NASA to Be Questioned on Pilot Safety Study
Posted on: Wednesday, 24 October 2007, 12:00 CDT
By Matthew L. Wald
A U.S. House committee said it would hold hearings into why NASA is withholding 24,000 responses by pilots for airlines and other companies to a government-sponsored safety survey.
The panel asked the agency on Monday to hand over an electronic copy of the data to ensure that it would not be destroyed.
The committee and the agency are arguing over a telephone survey of about 8,000 pilots, conducted repeatedly over several months in an effort to track safety problems and determine whether they were worsening.
The survey was recommended in 1997 by a White House panel on aviation safety. The interviews were completed in early 2005.
The questionnaires ask about bird strikes, near collisions in the air and on runways, last-second changes in landing instructions from air traffic controllers and other problems.
Two people involved in the data gathering, who asked not to be identified because they had been ordered by NASA not to discuss the findings, said that the answers indicated that the Federal Aviation Administration had underestimated the rate of safety-related events.
A NASA spokesman, David Mould, said Monday that the purpose of the study was "to develop methodologies" for analyzing data, not to find what the data would show. But Mould said that the data from the questionnaires would be turned over to an airline pilots' union and to a partnership between the airlines and the FAA, possibly by year's end.
The deputy associate administrator for aviation safety at the FAA, Peggy Gilligan, said that her agency had been briefed on the survey results but had not examined the underlying data. But she cast doubt on its value, saying the answers were not sufficiently detailed to determine, for example, whether two pilots describing similar problems were in fact talking about the same event.
Mould and the agency's acting administrator, Bobby Sturgell, said that they did not know whether the NASA data recorded higher rates than their agency did of events like planes coming too close on the runway surface or in the air.
The FAA said that some problems covered by the questionnaire were becoming less severe, as measured by its own data, which it characterized as more detailed and rigorous. The number of "runway incursions," in which a plane, vehicle or even a person is on the wrong spot on a runway, is down, it said, and the number of times that planes aloft came too close together has also declined.
The FAA has been criticized by the National Transportation Safety Board for not developing a cockpit warning system to prevent runway collisions. It is undertaking an urgent program, with the airports and the airlines, to reduce those risks and is also speeding the deployment of a system that warns tower controllers.
The Associated Press had sought the NASA survey data under the Freedom of Information Act. The news agency reported Monday that in a letter refusing the request, NASA said that release of the data "could materially affect the public confidence in, and the commercial welfare of, the air carriers and general aviation companies whose pilots participated in the survey."

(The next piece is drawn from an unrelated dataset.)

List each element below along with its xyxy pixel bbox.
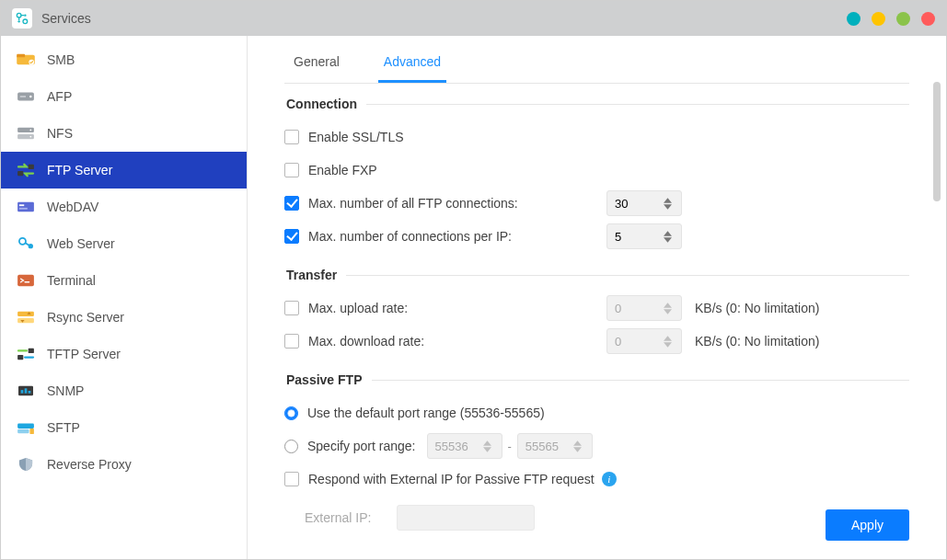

The FAA has long struggled with what to say publicly about the safety of individual airports or airlines. The agency was established in part to promote aviation, but in 1996, Congress decided that this job was in conflict with its role as a regulator, and removed promotion from its mission.
NASA's mission includes helping to sustain the country's pre- eminence in aviation.
On Friday, Representative Brad Miller, a Democrat from North Carolina and chairman of the Investigations and Oversight Subcommittee of the House Committee on Science and Technology, wrote in a letter to the NASA administrator, Michael Griffin, that possible damage to the image of the airline industry "does not appear to fall within any of the exceptions" to the Freedom of Information law, and that not releasing the information would be contrary to NASA's mission of improving the safety and efficiency of airplanes.
Protecting airlines from public concern about safety, Miller said, was not part of the agency's mission.